Heuristic Description
shady-links Identify when a package contains an URL to a domain with a suspicious extension
obfuscation Identify when a package uses a common obfuscation method often used by malware
clipboard-access Identify when a package reads or write data from the clipboard
exfiltrate-sensitive-data Identify when a package reads and exfiltrates sensitive data from the local system
download-executable Identify when a package downloads and makes executable a remote binary
exec-base64 Identify when a package dynamically executes base64-encoded code
silent-process-execution Identify when a package silently executes an executable
dll-hijacking Identifies when a malicious package manipulates a trusted application into loading a malicious DLL
bidirectional-characters Identify when a package contains bidirectional characters, which can be used to display source code differently than its actual execution.

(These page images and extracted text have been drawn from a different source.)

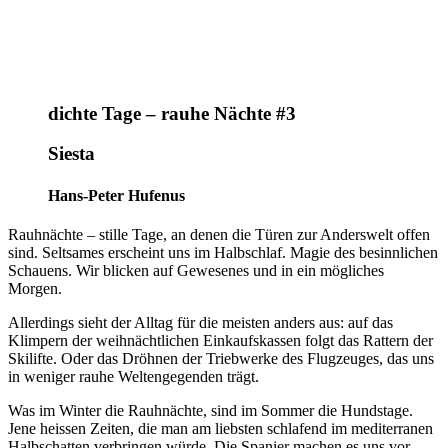
dichte Tage – rauhe Nächte #3
Siesta
Hans-Peter Hufenus
Rauhnächte
– stille Tage, an denen die T
üren zur Anderswelt offen
sind. Seltsames erscheint uns im Halbschlaf. Magie des besinnlichen
Schauens. Wir blicken auf Gewesenes und in ein mögliches
Morgen.
Allerdings sieht der Alltag für die meisten anders aus: auf das
Klimpern der weihnächtlichen Einkaufskassen folgt das Rattern der
Skilifte. Oder das Dröhnen der Triebwerke des Flugzeuges, das uns
in weniger
rauhe
Weltengegenden trägt.
Was im Winter die
Rauhnächte
, sind im Sommer die Hundstage.
Jene
heissen
Zeiten, die man am liebsten schlafend im mediterranen
Halbschatten verbringen würde. Die Spanier machen es uns vor
–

See more at https://trojansource.codes/
steganography Identify when a package retrieves hidden data from an image and executes it
code-execution Identify when an OS command is executed in the setup.py file
cmd-overwrite Identify when the 'install' command is overwritten in setup.py, indicating a piece of code automatically running when the package is installed

Metadata heuristics:

Heuristic Description
empty_information Identify packages with an empty description field
release_zero Identify packages with an release version that's 0.0 or 0.0.0
typosquatting Identify packages that are named closely to an highly popular package
potentially_compromised_email_domain Identify when a package maintainer e-mail domain (and therefore package manager account) might have been compromised
unclaimed_maintainer_email_domain Identify when a package maintainer e-mail domain (and therefore npm account) is unclaimed and can be registered by an attacker
repository_integrity_mismatch Identify packages with a linked GitHub repository where the package has extra unexpected files
single_python_file Identify packages that have only a single Python file
bundled_binary Identify packages bundling binaries
deceptive_author This heuristic detects when an author is using a disposable email

npm

Source code heuristics:

Heuristic Description
npm-serialize-environment Identify when a package serializes 'process.env' to exfiltrate environment variables
npm-obfuscation Identify when a package uses a common obfuscation method often used by malware
npm-silent-process-execution Identify when a package silently executes an executable
shady-links Identify when a package contains an URL to a domain with a suspicious extension
npm-exec-base64 Identify when a package dynamically executes code through 'eval'
npm-install-script Identify when a package has a pre or post-install script automatically running commands
npm-steganography Identify when a package retrieves hidden data from an image and executes it
bidirectional-characters Identify when a package contains bidirectional characters, which can be used to display source code differently than its actual execution. See more at https://trojansource.codes/
npm-dll-hijacking Identifies when a malicious package manipulates a trusted application into loading a malicious DLL
npm-exfiltrate-sensitive-data Identify when a package reads and exfiltrates sensitive data from the local system

Metadata heuristics:

Heuristic Description
empty_information Identify packages with an empty description field
release_zero Identify packages with an release version that's 0.0 or 0.0.0
potentially_compromised_email_domain Identify when a package maintainer e-mail domain (and therefore package manager account) might have been compromised; note that NPM's API may not provide accurate information regarding the maintainer's email, so this detector may cause false positives for NPM packages. see https://www.theregister.com/2022/05/10/security_npm_email/
unclaimed_maintainer_email_domain Identify when a package maintainer e-mail domain (and therefore npm account) is unclaimed and can be registered by an attacker; note that NPM's API may not provide accurate information regarding the maintainer's email, so this detector may cause false positives for NPM packages. see https://www.theregister.com/2022/05/10/security_npm_email/
typosquatting Identify packages that are named closely to an highly popular package
direct_url_dependency Identify packages with direct URL dependencies. Dependencies fetched this way are not immutable and can be used to inject untrusted code or reduce the likelihood of a reproducible install.
npm_metadata_mismatch Identify packages which have mismatches between the npm package manifest and the package info for some critical fields
bundled_binary Identify packages bundling binaries
deceptive_author This heuristic detects when an author is using a disposable email

go

Source code heuristics:

Heuristic Description
shady-links Identify when a package contains an URL to a domain with a suspicious extension

Custom Rules

Guarddog allows to implement custom sourcecode rules. Sourcecode rules live under the guarddog/analyzer/sourcecode directory, and supported formats are Semgrep or Yara.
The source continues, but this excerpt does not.